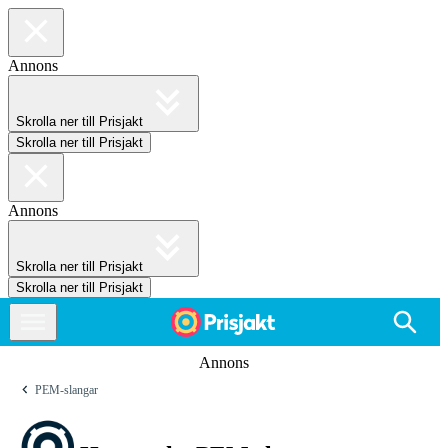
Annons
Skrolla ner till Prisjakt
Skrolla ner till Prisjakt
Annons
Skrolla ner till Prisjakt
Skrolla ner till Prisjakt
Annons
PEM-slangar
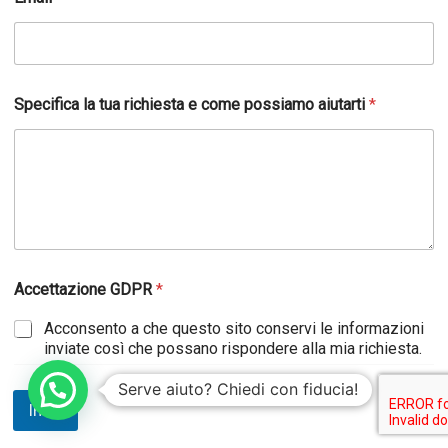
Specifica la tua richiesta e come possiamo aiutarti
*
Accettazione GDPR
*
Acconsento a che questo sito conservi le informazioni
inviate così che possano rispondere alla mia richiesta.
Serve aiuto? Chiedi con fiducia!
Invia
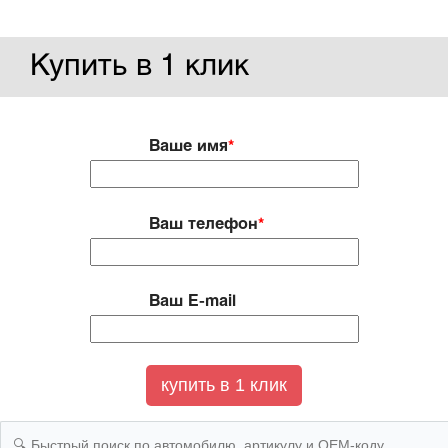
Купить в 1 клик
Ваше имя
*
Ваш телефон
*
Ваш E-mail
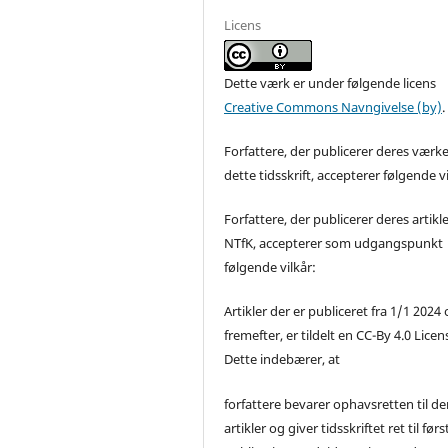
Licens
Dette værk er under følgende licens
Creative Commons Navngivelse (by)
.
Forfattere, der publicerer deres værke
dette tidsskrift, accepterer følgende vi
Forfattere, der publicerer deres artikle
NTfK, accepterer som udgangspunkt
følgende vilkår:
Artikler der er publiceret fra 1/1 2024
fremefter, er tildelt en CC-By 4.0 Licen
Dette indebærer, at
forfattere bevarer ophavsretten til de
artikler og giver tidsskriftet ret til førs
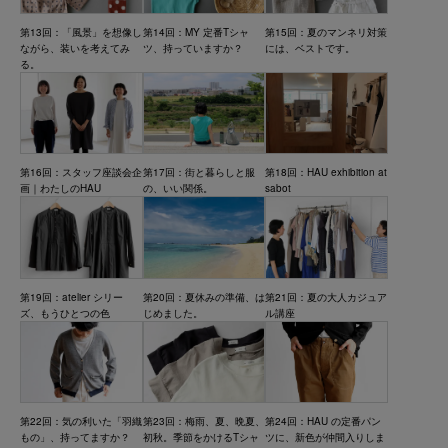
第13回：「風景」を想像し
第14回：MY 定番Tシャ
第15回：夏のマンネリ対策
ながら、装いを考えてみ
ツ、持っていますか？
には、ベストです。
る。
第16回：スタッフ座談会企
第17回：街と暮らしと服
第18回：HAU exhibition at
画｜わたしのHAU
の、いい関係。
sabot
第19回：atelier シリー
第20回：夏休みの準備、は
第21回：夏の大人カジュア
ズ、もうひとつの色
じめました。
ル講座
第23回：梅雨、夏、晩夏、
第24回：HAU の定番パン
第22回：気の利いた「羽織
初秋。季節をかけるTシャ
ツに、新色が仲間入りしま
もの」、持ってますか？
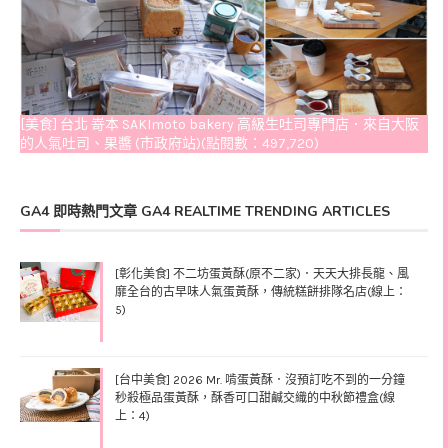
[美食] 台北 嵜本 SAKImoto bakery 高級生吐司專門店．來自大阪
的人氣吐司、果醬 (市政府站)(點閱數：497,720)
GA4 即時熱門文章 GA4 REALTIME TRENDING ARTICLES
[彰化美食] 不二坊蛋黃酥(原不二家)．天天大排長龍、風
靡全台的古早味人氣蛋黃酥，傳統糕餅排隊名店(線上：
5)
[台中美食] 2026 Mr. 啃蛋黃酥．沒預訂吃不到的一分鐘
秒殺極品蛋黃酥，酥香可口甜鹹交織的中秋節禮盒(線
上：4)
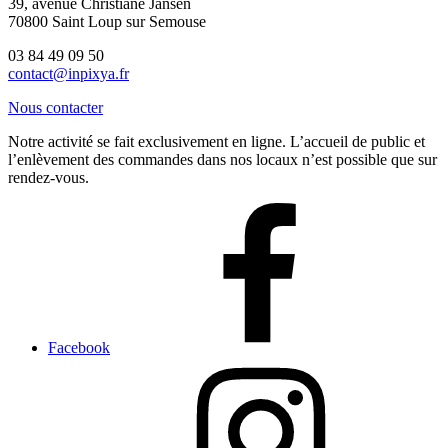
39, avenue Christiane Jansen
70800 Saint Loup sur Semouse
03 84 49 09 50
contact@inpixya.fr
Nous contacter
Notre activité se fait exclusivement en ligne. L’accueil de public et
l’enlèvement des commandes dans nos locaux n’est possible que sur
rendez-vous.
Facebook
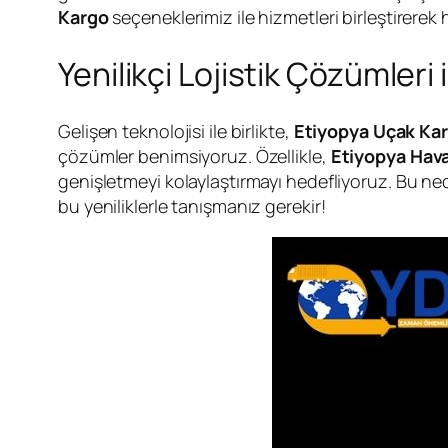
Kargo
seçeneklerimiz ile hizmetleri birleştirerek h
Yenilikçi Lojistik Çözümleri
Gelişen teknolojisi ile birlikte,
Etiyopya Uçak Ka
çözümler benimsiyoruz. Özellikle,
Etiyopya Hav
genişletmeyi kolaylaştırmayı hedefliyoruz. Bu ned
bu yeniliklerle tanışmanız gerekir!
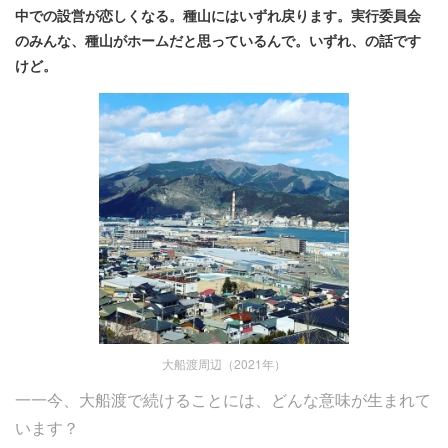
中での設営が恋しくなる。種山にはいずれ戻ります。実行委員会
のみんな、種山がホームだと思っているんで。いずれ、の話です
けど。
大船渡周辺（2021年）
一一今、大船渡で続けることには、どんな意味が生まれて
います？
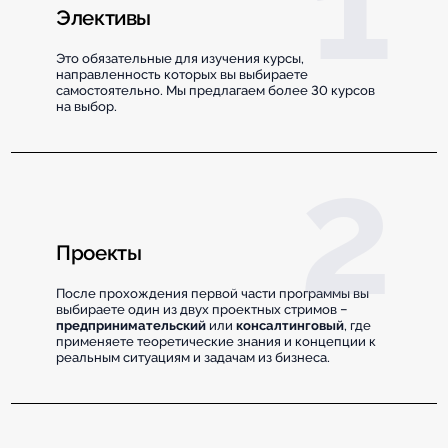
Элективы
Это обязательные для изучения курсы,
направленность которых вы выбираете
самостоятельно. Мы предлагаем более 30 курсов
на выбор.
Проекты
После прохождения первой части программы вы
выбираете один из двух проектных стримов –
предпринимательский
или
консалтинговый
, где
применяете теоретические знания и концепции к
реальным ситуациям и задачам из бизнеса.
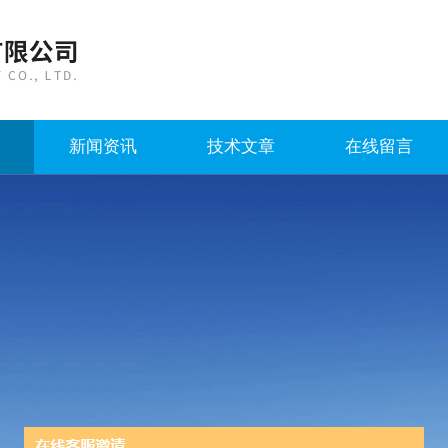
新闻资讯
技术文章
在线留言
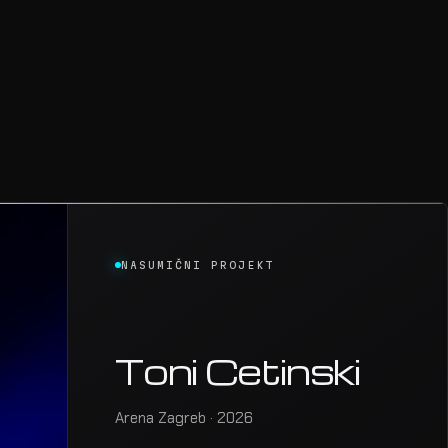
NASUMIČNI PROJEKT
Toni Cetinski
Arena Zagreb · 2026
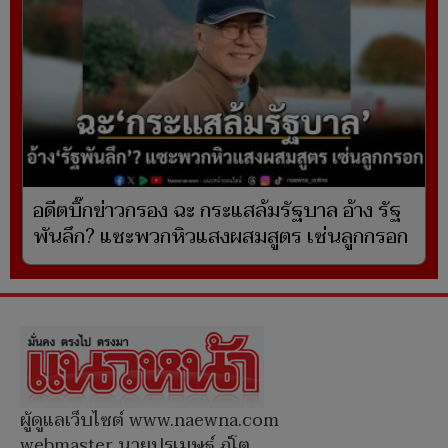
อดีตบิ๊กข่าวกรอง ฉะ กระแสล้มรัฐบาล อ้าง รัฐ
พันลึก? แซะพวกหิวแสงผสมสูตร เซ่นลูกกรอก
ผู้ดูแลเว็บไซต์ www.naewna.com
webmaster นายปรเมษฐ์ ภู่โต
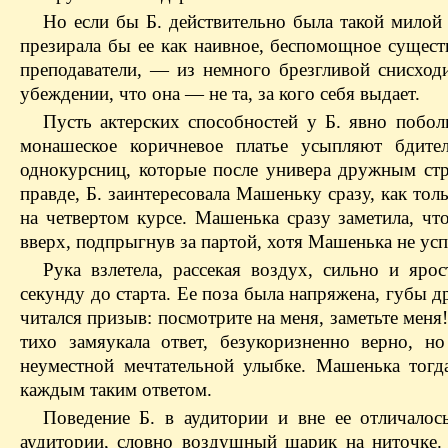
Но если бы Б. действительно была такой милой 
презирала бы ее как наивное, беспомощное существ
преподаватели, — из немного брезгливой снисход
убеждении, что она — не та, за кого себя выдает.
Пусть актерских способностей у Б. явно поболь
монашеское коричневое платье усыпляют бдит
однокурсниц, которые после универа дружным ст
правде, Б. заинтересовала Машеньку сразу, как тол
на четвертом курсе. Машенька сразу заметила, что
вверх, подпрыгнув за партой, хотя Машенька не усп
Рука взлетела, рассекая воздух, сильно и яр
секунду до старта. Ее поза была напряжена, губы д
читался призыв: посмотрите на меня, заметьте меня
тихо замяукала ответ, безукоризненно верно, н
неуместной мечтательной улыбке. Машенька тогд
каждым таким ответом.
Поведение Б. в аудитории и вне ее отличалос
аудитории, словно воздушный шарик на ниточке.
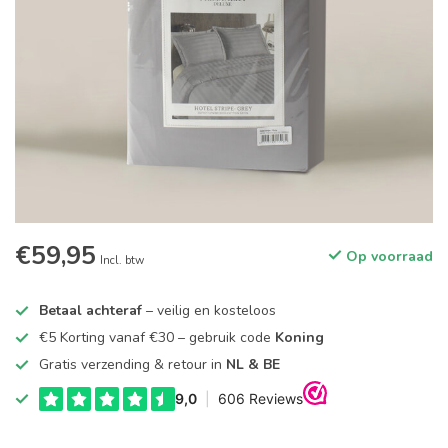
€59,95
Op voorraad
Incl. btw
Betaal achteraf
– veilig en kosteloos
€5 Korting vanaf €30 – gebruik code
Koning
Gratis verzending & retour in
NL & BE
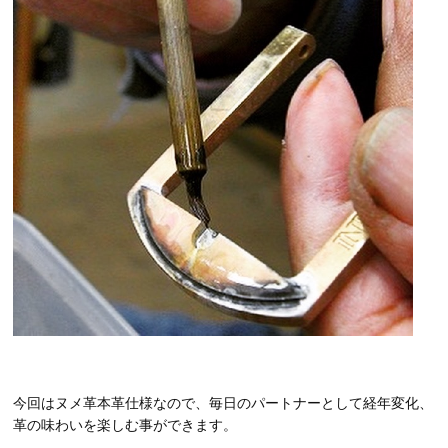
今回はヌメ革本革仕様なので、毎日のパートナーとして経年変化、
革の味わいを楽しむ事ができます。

^^^^

(EXERCISE AIM) Set down every entry above verbatim, without pictures.

(SOLUTION)
Annons
Skrolla ner till Prisjakt
Skrolla ner till Prisjakt
Annons
Skrolla ner till Prisjakt
Skrolla ner till Prisjakt
Annons
PEM-slangar
Specifica la tua richiesta e come possiamo aiutarti
*
Accettazione GDPR
*
Acconsento a che questo sito conservi le informazioni
inviate così che possano rispondere alla mia richiesta.
Serve aiuto? Chiedi con fiducia!
Invia
Купить в 1 клик
Ваше имя
*
Ваш телефон
*
Ваш E-mail
Licens
Dette værk er under følgende licens
Creative Commons Navngivelse (by)
.
Forfattere, der publicerer deres værke
dette tidsskrift, accepterer følgende vi
Forfattere, der publicerer deres artikle
NTfK, accepterer som udgangspunkt
følgende vilkår:
Artikler der er publiceret fra 1/1 2024
fremefter, er tildelt en CC-By 4.0 Licen
Dette indebærer, at
forfattere bevarer ophavsretten til de
artikler og giver tidsskriftet ret til førs
第13回：「風景」を想像し
第14回：MY 定番Tシャ
第15回：夏のマンネリ対策
ながら、装いを考えてみ
ツ、持っていますか？
には、ベストです。
る。
第16回：スタッフ座談会企
第17回：街と暮らしと服
第18回：HAU exhibition at
画｜わたしのHAU
の、いい関係。
sabot
第19回：atelier シリー
第20回：夏休みの準備、は
第21回：夏の大人カジュア
ズ、もうひとつの色
じめました。
ル講座
第23回：梅雨、夏、晩夏、
第24回：HAU の定番パン
第22回：気の利いた「羽織
初秋。季節をかけるTシャ
ツに、新色が仲間入りしま
もの」、持ってますか？
[美食] 台北 嵜本 SAKImoto bakery 高級生吐司專門店．來自大阪
的人氣吐司、果醬 (市政府站)(點閱數：497,720)
GA4 即時熱門文章 GA4 REALTIME TRENDING ARTICLES
[彰化美食] 不二坊蛋黃酥(原不二家)．天天大排長龍、風
靡全台的古早味人氣蛋黃酥，傳統糕餅排隊名店(線上：
5)
[台中美食] 2026 Mr. 啃蛋黃酥．沒預訂吃不到的一分鐘
秒殺極品蛋黃酥，酥香可口甜鹹交織的中秋節禮盒(線
上：4)
39, avenue Christiane Jansen
70800 Saint Loup sur Semouse
03 84 49 09 50
contact@inpixya.fr
Nous contacter
Notre activité se fait exclusivement en ligne. L’accueil de public et
l’enlèvement des commandes dans nos locaux n’est possible que sur
rendez-vous.
Facebook
Kargo
seçeneklerimiz ile hizmetleri birleştirerek h
Yenilikçi Lojistik Çözümleri
Gelişen teknolojisi ile birlikte,
Etiyopya Uçak Ka
çözümler benimsiyoruz. Özellikle,
Etiyopya Hav
genişletmeyi kolaylaştırmayı hedefliyoruz. Bu ned
bu yeniliklerle tanışmanız gerekir!
中での設営が恋しくなる。種山にはいずれ戻ります。実行委員会
のみんな、種山がホームだと思っているんで。いずれ、の話です
けど。
大船渡周辺（2021年）
一一今、大船渡で続けることには、どんな意味が生まれて
います？
Элективы
Это обязательные для изучения курсы,
направленность которых вы выбираете
самостоятельно. Мы предлагаем более 30 курсов
на выбор.
Проекты
После прохождения первой части программы вы
выбираете один из двух проектных стримов –
предпринимательский
или
консалтинговый
, где
применяете теоретические знания и концепции к
реальным ситуациям и задачам из бизнеса.
新闻资讯
技术文章
在线留言
NASUMIČNI PROJEKT
Toni Cetinski
Arena Zagreb · 2026
อดีตบิ๊กข่าวกรอง ฉะ กระแสล้มรัฐบาล อ้าง รัฐ
พันลึก? แซะพวกหิวแสงผสมสูตร เซ่นลูกกรอก
ผู้ดูแลเว็บไซต์ www.naewna.com
webmaster นายปรเมษฐ์ ภู่โต
Но если бы Б. действительно была такой милой 
презирала бы ее как наивное, беспомощное существ
преподаватели, — из немного брезгливой снисход
убеждении, что она — не та, за кого себя выдает.
Пусть актерских способностей у Б. явно поболь
монашеское коричневое платье усыпляют бдит
однокурсниц, которые после универа дружным ст
правде, Б. заинтересовала Машеньку сразу, как тол
на четвертом курсе. Машенька сразу заметила, что
вверх, подпрыгнув за партой, хотя Машенька не усп
Рука взлетела, рассекая воздух, сильно и яр
секунду до старта. Ее поза была напряжена, губы д
читался призыв: посмотрите на меня, заметьте меня
тихо замяукала ответ, безукоризненно верно, н
неуместной мечтательной улыбке. Машенька тогд
каждым таким ответом.
Поведение Б. в аудитории и вне ее отличалос
аудитории, словно воздушный шарик на ниточке.
€59,95
Op voorraad
Incl. btw
Betaal achteraf
– veilig en kosteloos
€5 Korting vanaf €30 – gebruik code
Koning
Gratis verzending & retour in
NL & BE
今回はヌメ革本革仕様なので、毎日のパートナーとして経年変化、
革の味わいを楽しむ事ができます。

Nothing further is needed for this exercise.